Exercise objective: What number of lines in the entries below include the string "Emmi"? Respond with that number alone.

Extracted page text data
○ ○ ○ ○ ○

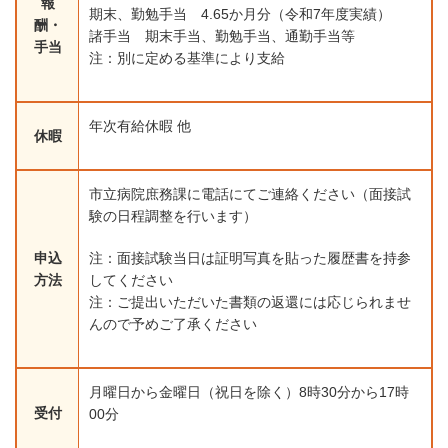
報
期末、勤勉手当 4.65か月分（令和7年度実績）
酬・
諸手当 期末手当、勤勉手当、通勤手当等
手当
注：別に定める基準により支給
年次有給休暇 他
休暇
市立病院庶務課に電話にてご連絡ください（面接試
験の日程調整を行います）
申込
注：面接試験当日は証明写真を貼った履歴書を持参
方法
してください
注：ご提出いただいた書類の返還には応じられませ
んので予めご了承ください
月曜日から金曜日（祝日を除く）8時30分から17時
受付
00分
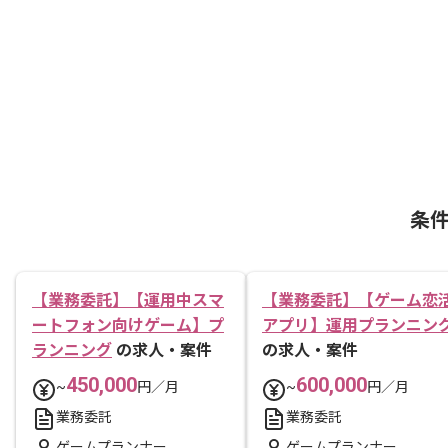
条
【業務委託】【運用中スマ
【業務委託】【ゲーム恋
ートフォン向けゲーム】プ
アプリ】運用プランニン
ランニング
の求人・案件
の求人・案件
450,000
600,000
~
円／月
~
円／月
業務委託
業務委託
ゲームプランナー
ゲームプランナー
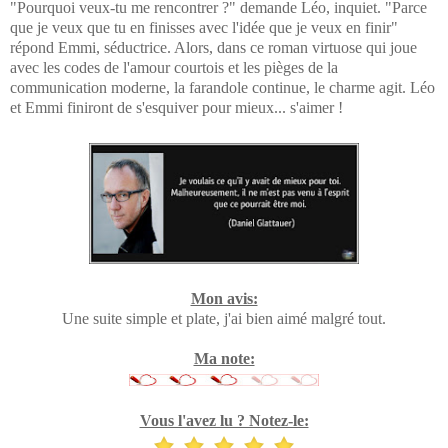
"Pourquoi veux-tu me rencontrer ?" demande Léo, inquiet. "Parce
que je veux que tu en finisses avec l'idée que je veux en finir"
répond Emmi, séductrice. Alors, dans ce roman virtuose qui joue
avec les codes de l'amour courtois et les pièges de la
communication moderne, la farandole continue, le charme agit. Léo
et Emmi finiront de s'esquiver pour mieux... s'aimer !
Mon avis:
Une suite simple et plate, j'ai bien aimé malgré tout.
Ma note:
Vous l'avez lu ? Notez-le:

○ ○ ○ ○ ○

Response for this exercise: 2